‘Roj baş!’ Kurdish books set for class
ANKARA - Hürriyet Daily News
Kurdish elective courses is started to be thought in highschools in Diyarbakır. The course’s textbook includes alphabet, song lyrics and poems in Kurdish. AA photoTurkey’s Education Ministry has announced the completion of a textbook for Kurdish elective classes that entered the school curriculum for the first time this year as part of the “Living Languages and Dialects” section.
The book for fifth-grade Kurdish classes will be different for the two main dialects of the language, Kurmanji and Zazaki, the ministry said, adding that it would publish the information on its website on Oct. 13. The books on the list will then be distributed to schools after they have been printed.
The cover of the teacher’s guide for the Kurdish classes bears the lyrics of a Kurdish song that says: “Ornate and beautiful/Pleasing and cute is the Kurdish language/A beautiful sound/Coy and gentle is the Kurdish language.”
The book consists of nine chapters. The first chapter is devoted to the alphabet, teaching letters and their pronunciation, as well as the difference between similar phonemes.
As part of the chapter, the book quotes a Hasan Emin poem, titled “March of the Letters,”
a Kurdish poem. The chapter also covers numbers. The second chapter is “Me and My Family,” which teaches students to introduce members of their family and friends while also teaching the parts of the day.
Nevruz through a conversation exercise
The third chapter is titled “My School and Environment,” which covers school, classes, school items, school activities, as well as cities, villages, rooms of the house and colors.
The fourth chapter focuses on “Body and Health,” teaching about the body and its organs, personal hygiene, protection from germs and first aid. “Seasons and Calendars” forms the fifth chapter, teaching the seasons, months, days of the week and hours. The chapter briefly talks about Nevruz, the most important holiday of the year for Kurds, through a conversation exercise.
The sixth chapter is about “Food and Beverages,” which teaches the main verbs and conjugations, as well as subject pronouns. Students are also introduced to regional foods and beverages in the chapter.

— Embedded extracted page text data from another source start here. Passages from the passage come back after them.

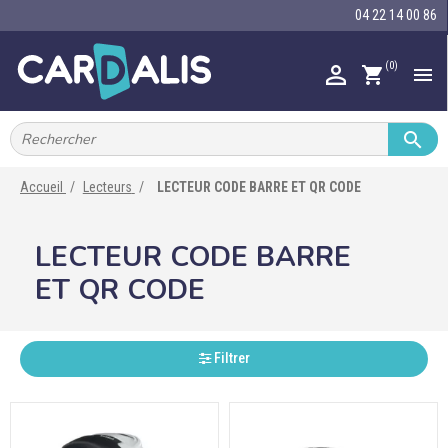
04 22 14 00 86
(0)

shopping_cart


IMPRIMANTES À BADGES


RUBAN ENCRE
Accueil
Lecteurs
LECTEUR CODE BARRE ET QR CODE

CARTE ET BADGE
LECTEUR CODE BARRE

PORTE-BADGE
ET QR CODE

TOUR DE COU

BRACELET
Filtrer

RFID

LECTEUR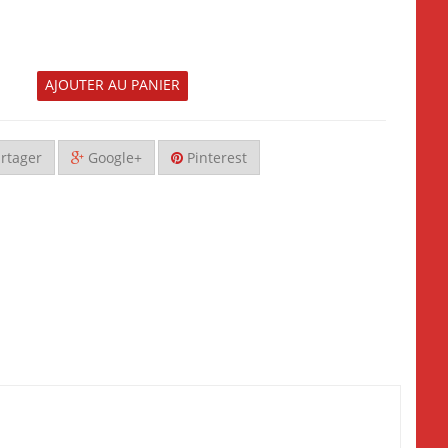
AJOUTER AU PANIER
rtager
Google+
Pinterest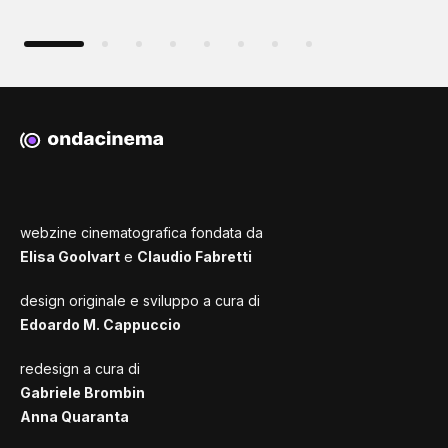
webzine cinematografica fondata da
Elisa Goolvart
e
Claudio Fabretti
design originale e sviluppo a cura di
Edoardo M. Cappuccio
redesign a cura di
Gabriele Brombin
Anna Quaranta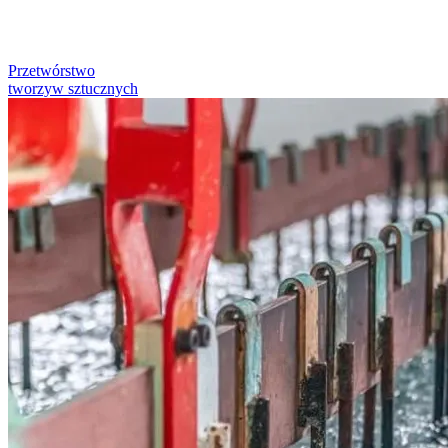
Przetwórstwo
tworzyw sztucznych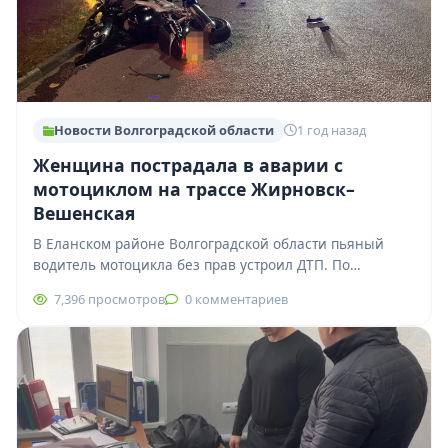
Новости Волгоградской области
1 год назад
Женщина пострадала в аварии с
мотоциклом на трассе Жирновск–
Вешенская
В Еланском районе Волгоградской области пьяный
водитель мотоцикла без прав устроил ДТП. По
предварительным данным, около 18:50 на 69-м км…
7,396 просмотров
0 комментариев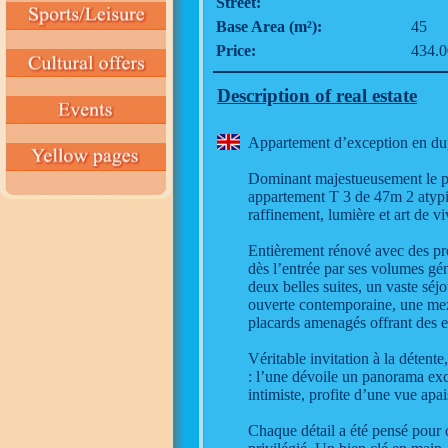
Street:
Base Area (m²):
45
Price:
434.0
Description of real estate
Appartement d’exception en dup
Dominant majestueusement le po
appartement T 3 de 47m 2 atyp
raffinement, lumière et art de v
Entièrement rénové avec des pres
dès l’entrée par ses volumes gé
deux belles suites, un vaste séj
ouverte contemporaine, une mez
placards amenagés offrant des 
Véritable invitation à la détent
: l’une dévoile un panorama exce
intimiste, profite d’une vue apai
Chaque détail a été pensé pour 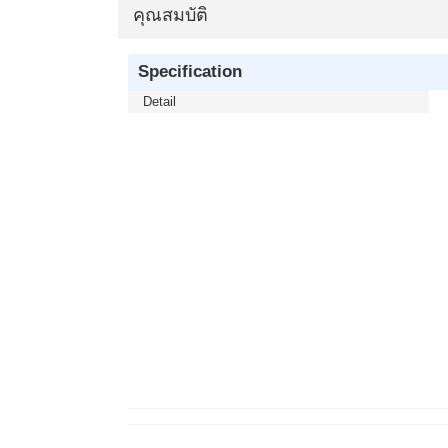
คุณสมบัติ
Specification
Detail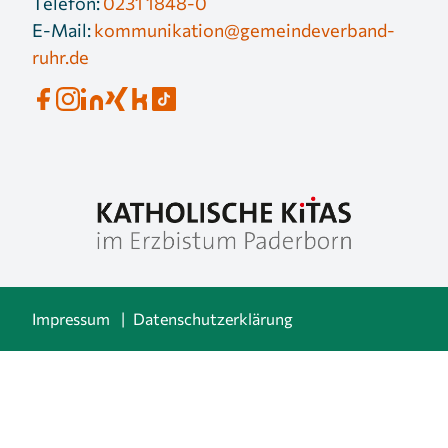
Telefon:
0231 1848-0
E-Mail:
kommunikation@gemeindeverband-
ruhr.de
Impressum
Datenschutzerklärung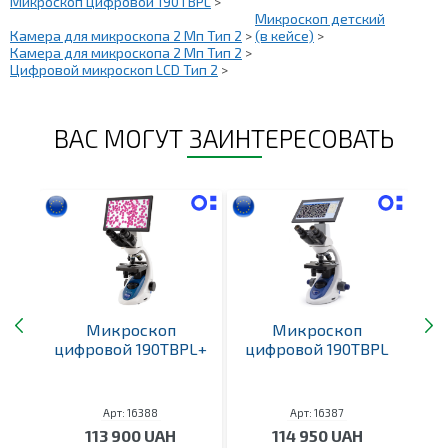
Микроскоп цифровой 190TBPL
>
Микроскоп детский
Камера для микроскопа 2 Мп Тип 2
>
(в кейсе)
>
Камера для микроскопа 2 Мп Тип 2
>
Цифровой микроскоп LCD Тип 2
>
ВАС МОГУТ ЗАИНТЕРЕСОВАТЬ
3
Микроскоп
Микроскоп
цифровой 190TBPL+
цифровой 190TBPL
м
Арт: 16388
Арт: 16387
е
113 900 UAH
114 950 UAH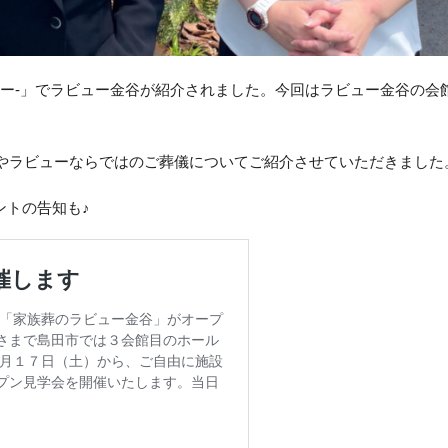
クーピー-」でラビュー金谷が紹介されました。今回はラビュー金谷の会
やラビューならではのご葬儀についてご紹介させていただきました
ントの告知も♪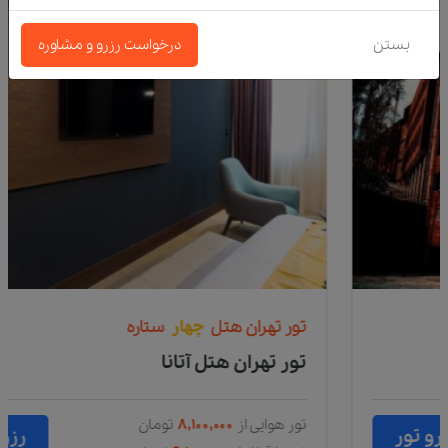
بستن
درخواست رزرو و مشاوره
تور
تهران
هتل
چهار
ستاره
تور تهران هتل آتانا
تور هوایی از
۸,۱۰۰,۰۰۰
تومان
رزرو تور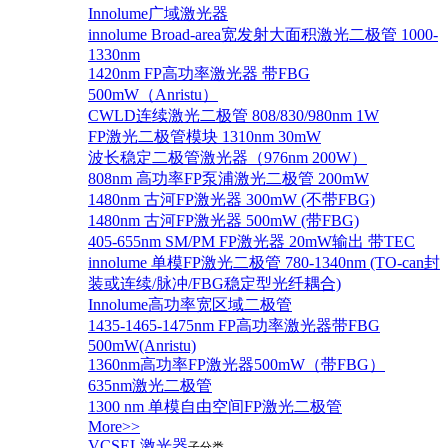
Innolume广域激光器
innolume Broad-area宽发射大面积激光二极管 1000-
1330nm
1420nm FP高功率激光器 带FBG
500mW（Anristu）
CWLD连续激光二极管 808/830/980nm 1W
FP激光二极管模块 1310nm 30mW
波长稳定二极管激光器（976nm 200W）
808nm 高功率FP泵浦激光二极管 200mW
1480nm 古河FP激光器 300mW (不带FBG)
1480nm 古河FP激光器 500mW (带FBG)
405-655nm SM/PM FP激光器 20mW输出 带TEC
innolume 单模FP激光二极管 780-1340nm (TO-can封
装或连续/脉冲/FBG稳定型光纤耦合)
Innolume高功率宽区域二极管
1435-1465-1475nm FP高功率激光器带FBG
500mW(Anristu)
1360nm高功率FP激光器500mW（带FBG）
635nm激光二极管
1300 nm 单模自由空间FP激光二极管
More>>
VCSEL激光器
子分类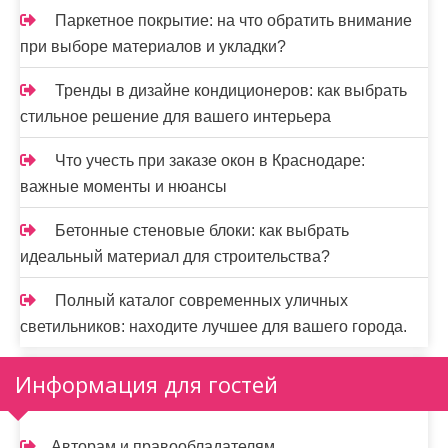
Паркетное покрытие: на что обратить внимание
при выборе материалов и укладки?
Тренды в дизайне кондиционеров: как выбрать
стильное решение для вашего интерьера
Что учесть при заказе окон в Краснодаре:
важные моменты и нюансы
Бетонные стеновые блоки: как выбрать
идеальный материал для строительства?
Полный каталог современных уличных
светильников: находите лучшее для вашего города.
Информация для гостей
Авторам и правообладателям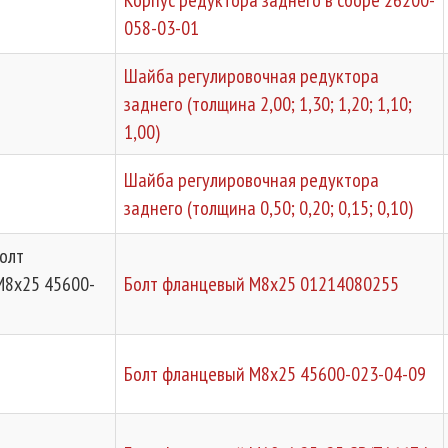
Корпус редуктора заднего в сборе 26200-
058-03-01
Шайба регулировочная редуктора
заднего (толщина 2,00; 1,30; 1,20; 1,10;
1,00)
Шайба регулировочная редуктора
заднего (толщина 0,50; 0,20; 0,15; 0,10)
Болт
М8х25 45600-
Болт фланцевый М8х25 01214080255
Болт фланцевый М8х25 45600-023-04-09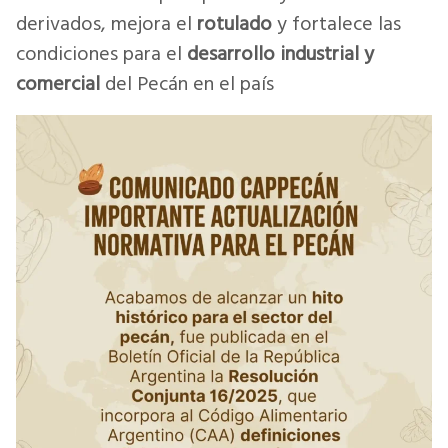
derivados, mejora el
rotulado
y fortalece las
condiciones para el
desarrollo industrial y
comercial
del Pecán en el país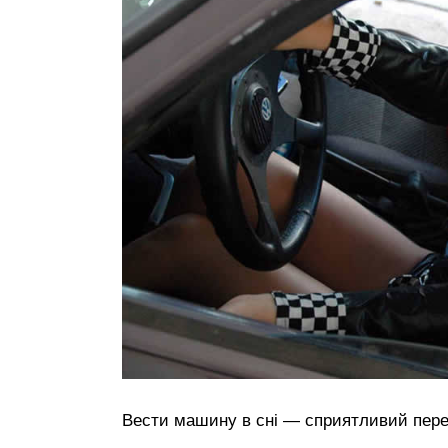
Вести машину в сні — сприятливий пере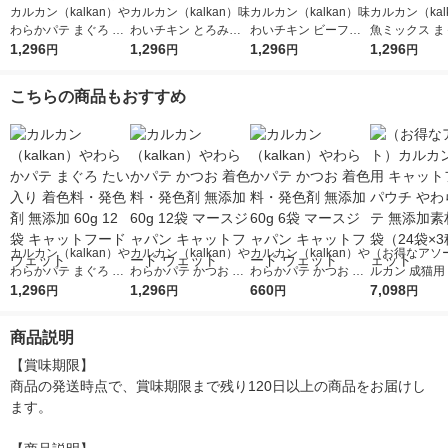
カルカン（kalkan）や
カルカン（kalkan）味
カルカン（kalkan）味
カルカン（kal
わらかパテ まぐろ た
わいチキン とろみ仕
わいチキン ビーフ入
魚ミックス ま
い入り 着色料・発色
1,296
立て 60g 12袋 マース
1,296
り とろみ仕立て 60g
1,296
かつお・たい入
1,296
円
円
円
円
剤 無添加 60g 12袋 キ
ジャパン キャットフ
12袋 マースジャパン
リー仕立て 60
ャットフード ウェッ
ード ウェット
キャットフード ウェ
キャットフード
こちらの商品もおすすめ
ト
ット
ット
カルカン（kalkan）や
カルカン（kalkan）や
カルカン（kalkan）や
（お得なアソ
わらかパテ まぐろ た
わらかパテ かつお 着
わらかパテ かつお 着
ルカン 成猫用
い入り 着色料・発色
1,296
色料・発色剤 無添加
1,296
色料・発色剤 無添加
660
トフード パウ
7,098
円
円
円
円
剤 無添加 60g 12袋 キ
60g 12袋 マースジャ
60g 6袋 マースジャパ
らかパテ 無添
ャットフード ウェッ
パン キャットフード
ン キャットフード ウ
72袋（24袋×
商品説明
ト
ウェット
ェット
ェット
【賞味期限】

商品の発送時点で、賞味期限まで残り120日以上の商品をお届けし
ます。
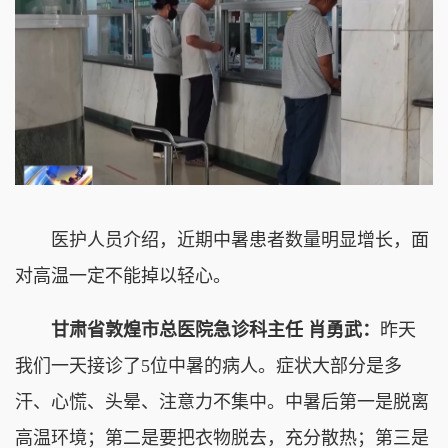
医护人员介绍，近期中暑患者数量明显增长，面
对高温一定不能掉以轻心。
甘肃省敦煌市总医院急诊科主任 肖勇武：
昨天
我们一天接诊了5位中暑的病人。症状大部分是多
汗、心慌、头晕、注意力不集中。中暑后第一是脱离
高温环境；第二是要把衣物脱去，充分散热；第三是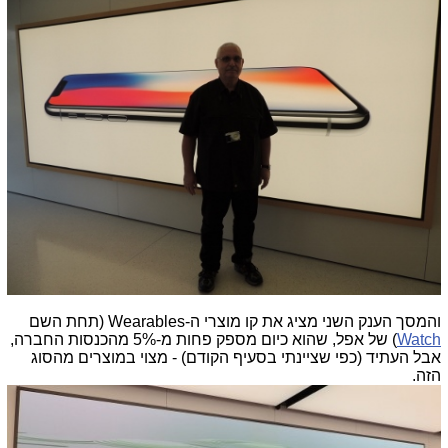
והמסך הענק השני מציג את קו מוצרי ה-Wearables (תחת השם
Watch
) של אפל, שהוא כיום מספק פחות מ-5% מהכנסות החברה,
אבל העתיד (כפי שציינתי בסעיף הקודם) - מצוי במוצרים מהסוג
הזה.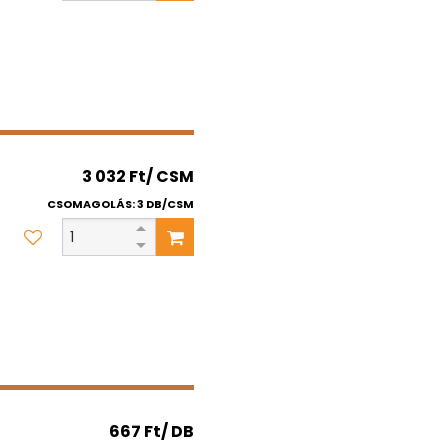
3 032 Ft/ CSM
CSOMAGOLÁS: 3 DB/CSM
667 Ft/ DB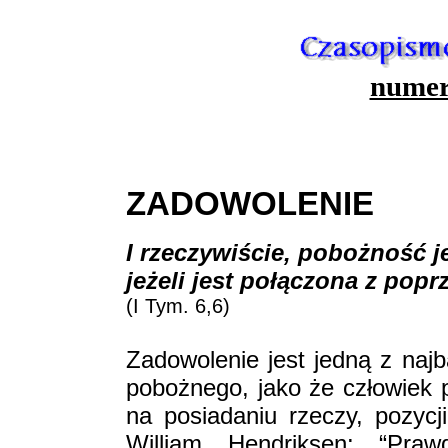
numer
ZADOWOLENIE
I rzeczywiście, pobożność j
jeżeli jest połączona z pop
(I Tym. 6,6)
Zadowolenie jest jedną z najb
pobożnego, jako że człowiek 
na posiadaniu rzeczy, pozycj
William Hendriksen: “Praw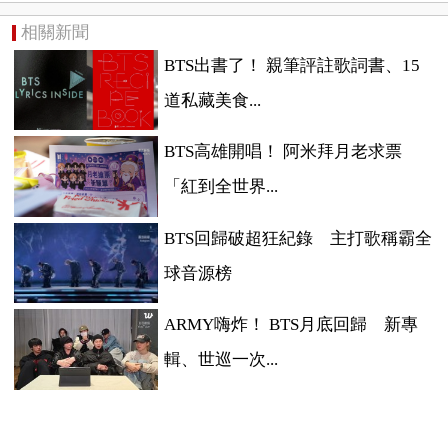
相關新聞
BTS出書了！ 親筆評註歌詞書、15
道私藏美食...
BTS高雄開唱！ 阿米拜月老求票
「紅到全世界...
BTS回歸破超狂紀錄 主打歌稱霸全
球音源榜
ARMY嗨炸！ BTS月底回歸 新專
輯、世巡一次...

The seventh chapter is titled “Games and Fairytales” and provides information about hide-and-seek, hopscotch, rolling marble beads, as well as nursery rhymes, jokes and tongue twisters. This chapter relocates Aesop’s tale “The Boy Who Cried Wolf” to northern Iraq and teaches “The Ant and the Grasshopper” by converting it into a poem.
“Pastime Activities” form the eighth chapter while the ninth and final chapter, titled “Traffic and Travel,” teaches about traffic rules, public transportation and tourist areas in Turkey.
The book also includes a Kurdish-Turkish glossary and complements teaching with speaking and writing exercises that focus on helping children increase their communicative skills in Kurdish dialects.
Meanwhile, the Education Ministry has added electives on the Quran and the Life of the Prophet Muhammad to the curricula of private schools that give education in foreign languages, like private French schools, private German schools, the American Robert College, Üsküdar American High School, İzmir American College and Tarsus American College.
In response to an offer from the General Directorate of Private Education Institutions, the new regulation will cover grades up to nine. The private Sankt Georg Austrian High School and the School of Commerce will also begin offering the two classes for two credits a week to 10th and 11th graders. In private Italian schools, the addition also includes Basic Religious Knowledge classes.